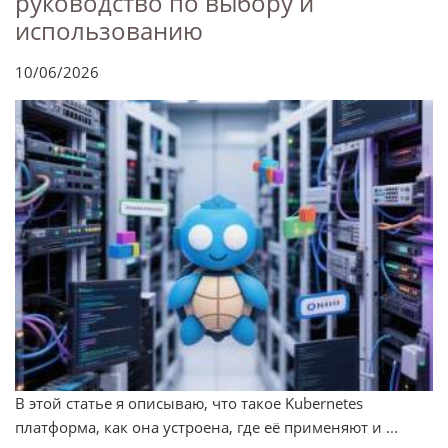
руководство по выбору и
использованию
10/06/2026
В этой статье я описываю, что такое Kubernetes
платформа, как она устроена, где её применяют и ...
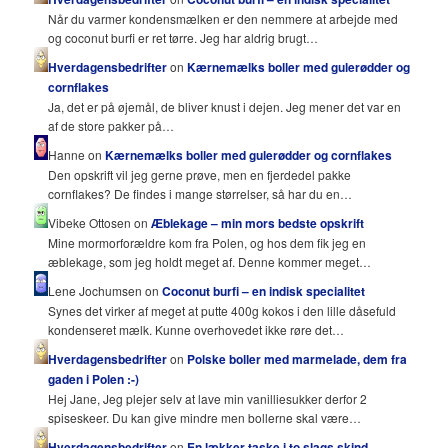
Når du varmer kondensmælken er den nemmere at arbejde med
og coconut burfi er ret tørre. Jeg har aldrig brugt…
Hverdagensbedrifter
on
Kærnemælks boller med gulerødder og
cornflakes
Ja, det er på øjemål, de bliver knust i dejen. Jeg mener det var en
af de store pakker på…
Hanne on
Kærnemælks boller med gulerødder og cornflakes
Den opskrift vil jeg gerne prøve, men en fjerdedel pakke
cornflakes? De findes i mange størrelser, så har du en…
Vibeke Ottosen on
Æblekage – min mors bedste opskrift
Mine mormorforældre kom fra Polen, og hos dem fik jeg en
æblekage, som jeg holdt meget af. Denne kommer meget…
Lene Jochumsen on
Coconut burfi – en indisk specialitet
Synes det virker af meget at putte 400g kokos i den lille dåsefuld
kondenseret mælk. Kunne overhovedet ikke røre det…
Hverdagensbedrifter
on
Polske boller med marmelade, dem fra
gaden i Polen :-)
Hej Jane, Jeg plejer selv at lave min vanilliesukker derfor 2
spiseskeer. Du kan give mindre men bollerne skal være…
Hverdagensbedrifter
on
En lækker taske i to slags skind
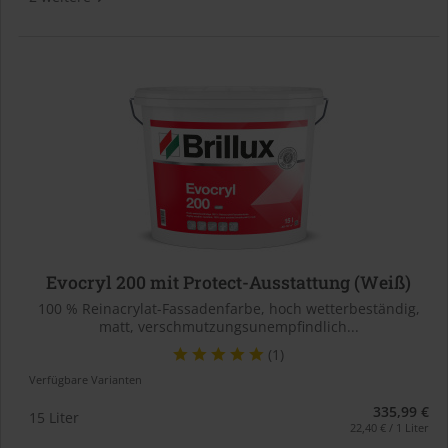
Evocryl 200 mit Protect-Ausstattung (Weiß)
100 % Reinacrylat-Fassadenfarbe, hoch wetterbeständig,
matt, verschmutzungsunempfindlich...
(1)
Verfügbare Varianten
335,99 €
15 Liter
22,40 € / 1 Liter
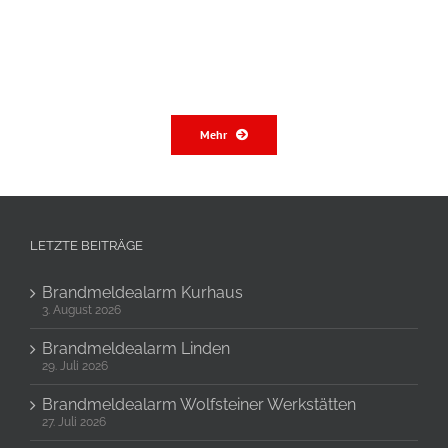
Mehr
LETZTE BEITRÄGE
Brandmeldealarm Kurhaus
3. August 2026
Brandmeldealarm Linden
29. Juli 2026
Brandmeldealarm Wolfsteiner Werkstätten
27. Juli 2026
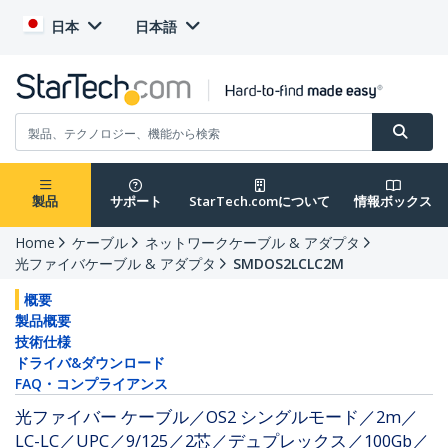
日本
日本語
製品
サポート
StarTech.comについて
情報ボックス
Home
ケーブル
ネットワークケーブル & アダプタ
光ファイバケーブル & アダプタ
SMDOS2LCLC2M
概要
製品概要
技術仕様
ドライバ&ダウンロード
FAQ・コンプライアンス
光ファイバー ケーブル／OS2 シングルモード／2m／
LC-LC／UPC／9/125／2芯／デュプレックス／100Gb／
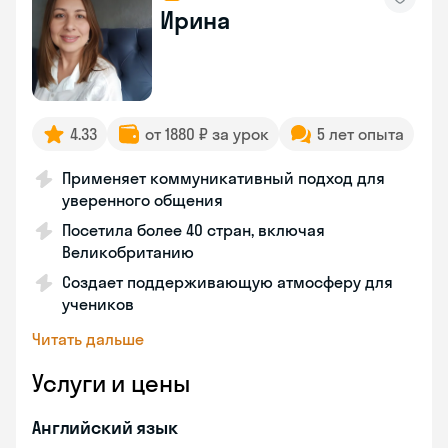
Ирина
4.33
от 1880 ₽ за урок
5 лет опыта
Применяет коммуникативный подход для
уверенного общения
Посетила более 40 стран, включая
Великобританию
Создает поддерживающую атмосферу для
учеников
Читать дальше
Услуги и цены
Английский язык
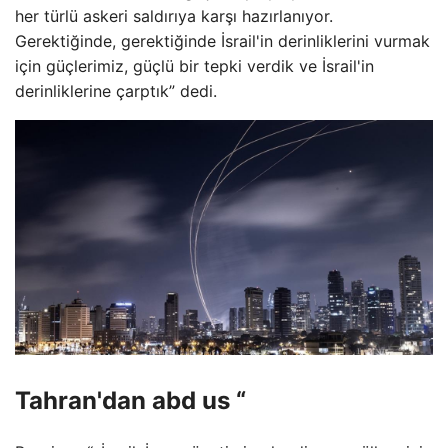
her türlü askeri saldırıya karşı hazırlanıyor.
Gerektiğinde, gerektiğinde İsrail'in derinliklerini vurmak
için güçlerimiz, güçlü bir tepki verdik ve İsrail'in
derinliklerine çarptık” dedi.
Tahran'dan abd us “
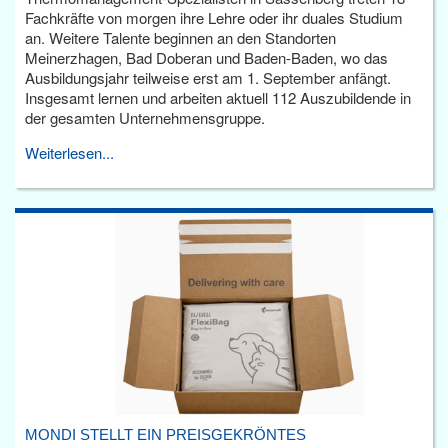
Fachkräfte von morgen ihre Lehre oder ihr duales Studium
an. Weitere Talente beginnen an den Standorten
Meinerzhagen, Bad Doberan und Baden-Baden, wo das
Ausbildungsjahr teilweise erst am 1. September anfängt.
Insgesamt lernen und arbeiten aktuell 112 Auszubildende in
der gesamten Unternehmensgruppe.
Weiterlesen...
MONDI STELLT EIN PREISGEKRÖNTES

Work instruction:
Read the entries and pick out all lines that include the word "Kærnemælks".

Expected answer:
Kærnemælks boller med gulerødder og
Kærnemælks boller med gulerødder og cornflakes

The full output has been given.